A pricey omission: not charging ships for their pollution costs the UK dearly
Now is the time to apply the polluter pays principle to UK shipping
New analysis by Transport & Environment (T&E) shows that in 2021, carbon dioxide (CO2) emissions from UK shipping were 22 million tonnes (Mt) – equivalent to 11 million cars. If included in the UK Emissions Trading Scheme (ETS), these emissions would generate ~£1.76bn for the Exchequer. This amount, annually, would cover the government’s own estimated ~£800m/yr cost of cleaning up the domestic shipping sector’s emissions twice over.

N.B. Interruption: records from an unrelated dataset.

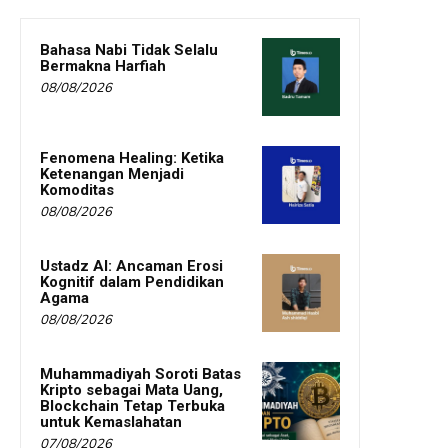
Bahasa Nabi Tidak Selalu
Bermakna Harfiah
08/08/2026
Fenomena Healing: Ketika
Ketenangan Menjadi
Komoditas
08/08/2026
Ustadz AI: Ancaman Erosi
Kognitif dalam Pendidikan
Agama
08/08/2026
Muhammadiyah Soroti Batas
Kripto sebagai Mata Uang,
Blockchain Tetap Terbuka
untuk Kemaslahatan
07/08/2026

Sadly though, this is not yet the plan despite the recommendations of the UK Climate Change Committee. If the government implements its proposals to expand the UK Emissions Trading Scheme (UK ETS) to shipping, T&E analysis shows that only ~10% of those 22Mt would be included in the ETS, generating just ~£170m/yr. At present levels of emissions, the government would be walking away from £1.6bn/yr and leaving ~90% of UK shipping emissions unregulated.

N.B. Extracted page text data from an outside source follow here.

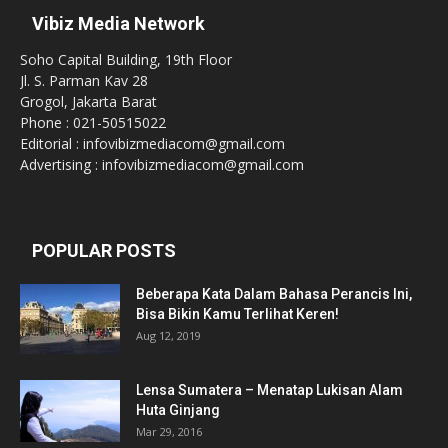
Vibiz Media Network
Soho Capital Building, 19th Floor
Jl. S. Parman Kav 28
Grogol, Jakarta Barat
Phone : 021-50515022
Editorial : infovibizmediacom@gmail.com
Advertising : infovibizmediacom@gmail.com
POPULAR POSTS
Beberapa Kata Dalam Bahasa Perancis Ini,
Bisa Bikin Kamu Terlihat Keren!
Aug 12, 2019
Lensa Sumatera – Menatap Lukisan Alam
Huta Ginjang
Mar 29, 2016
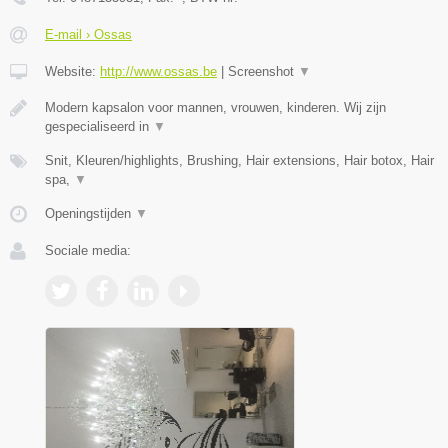
E-mail › Ossas
Website:
http://www.ossas.be
|
Screenshot
▼
Modern kapsalon voor mannen, vrouwen, kinderen. Wij zijn
gespecialiseerd in
▼
Snit, Kleuren/highlights, Brushing, Hair extensions, Hair botox, Hair
spa,
▼
Openingstijden
▼
Sociale media:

There are serious problems with how the government calculates UK shipping emissions, how it assigns responsibility for them and how it plans to regulate and, ultimately, abate them. To begin addressing these issues, the government must first ensure that the UK shipping emissions inventory is accurate and switch to an activity-based measure based on UK Monitoring, Reporting and Verification (MRV) data for all its shipping emissions. It should then expand the scope of the ETS to include all vessels above 400 gross tonnage (GT) and include 50% of emissions from UK international voyages.